── Supplied entries

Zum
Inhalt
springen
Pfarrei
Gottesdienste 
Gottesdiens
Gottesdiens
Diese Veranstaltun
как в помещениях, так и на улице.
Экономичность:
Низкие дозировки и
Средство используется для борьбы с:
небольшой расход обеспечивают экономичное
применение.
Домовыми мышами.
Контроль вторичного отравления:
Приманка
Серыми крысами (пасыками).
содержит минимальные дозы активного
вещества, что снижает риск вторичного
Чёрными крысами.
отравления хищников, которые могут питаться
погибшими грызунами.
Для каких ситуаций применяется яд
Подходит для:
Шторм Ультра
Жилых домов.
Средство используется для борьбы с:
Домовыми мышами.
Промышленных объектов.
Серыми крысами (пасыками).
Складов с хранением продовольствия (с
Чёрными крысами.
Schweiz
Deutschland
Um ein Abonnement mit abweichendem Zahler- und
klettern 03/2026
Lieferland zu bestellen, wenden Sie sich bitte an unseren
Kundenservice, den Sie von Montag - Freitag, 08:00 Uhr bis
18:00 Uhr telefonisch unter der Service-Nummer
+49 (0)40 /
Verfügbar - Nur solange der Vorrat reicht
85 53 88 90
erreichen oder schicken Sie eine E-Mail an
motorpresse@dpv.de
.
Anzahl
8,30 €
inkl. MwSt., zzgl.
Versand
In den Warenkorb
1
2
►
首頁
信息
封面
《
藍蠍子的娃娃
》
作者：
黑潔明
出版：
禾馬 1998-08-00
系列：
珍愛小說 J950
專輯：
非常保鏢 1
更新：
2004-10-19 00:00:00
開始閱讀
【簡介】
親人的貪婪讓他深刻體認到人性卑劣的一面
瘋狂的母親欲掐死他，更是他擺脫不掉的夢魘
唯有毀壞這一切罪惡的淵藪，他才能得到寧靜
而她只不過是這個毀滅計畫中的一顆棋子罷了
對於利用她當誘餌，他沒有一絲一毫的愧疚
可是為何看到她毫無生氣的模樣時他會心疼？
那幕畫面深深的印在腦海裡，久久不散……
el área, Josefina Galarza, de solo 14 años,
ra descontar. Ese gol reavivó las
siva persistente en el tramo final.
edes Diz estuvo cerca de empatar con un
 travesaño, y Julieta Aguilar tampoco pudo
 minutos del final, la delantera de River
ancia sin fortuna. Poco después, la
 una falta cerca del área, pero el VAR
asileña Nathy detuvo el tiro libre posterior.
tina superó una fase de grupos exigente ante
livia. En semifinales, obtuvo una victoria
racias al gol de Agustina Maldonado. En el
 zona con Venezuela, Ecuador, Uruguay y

────

→ **Assignment**: Only one stretch of the entries above is wanted: the lines from the one containing "погибшими грызунами." through the one containing "Deutschland". Please reproduce it exactly.

→ **Answer area**:
погибшими грызунами.
Для каких ситуаций применяется яд
Подходит для:
Шторм Ультра
Жилых домов.
Средство используется для борьбы с:
Домовыми мышами.
Промышленных объектов.
Серыми крысами (пасыками).
Складов с хранением продовольствия (с
Чёрными крысами.
Schweiz
Deutschland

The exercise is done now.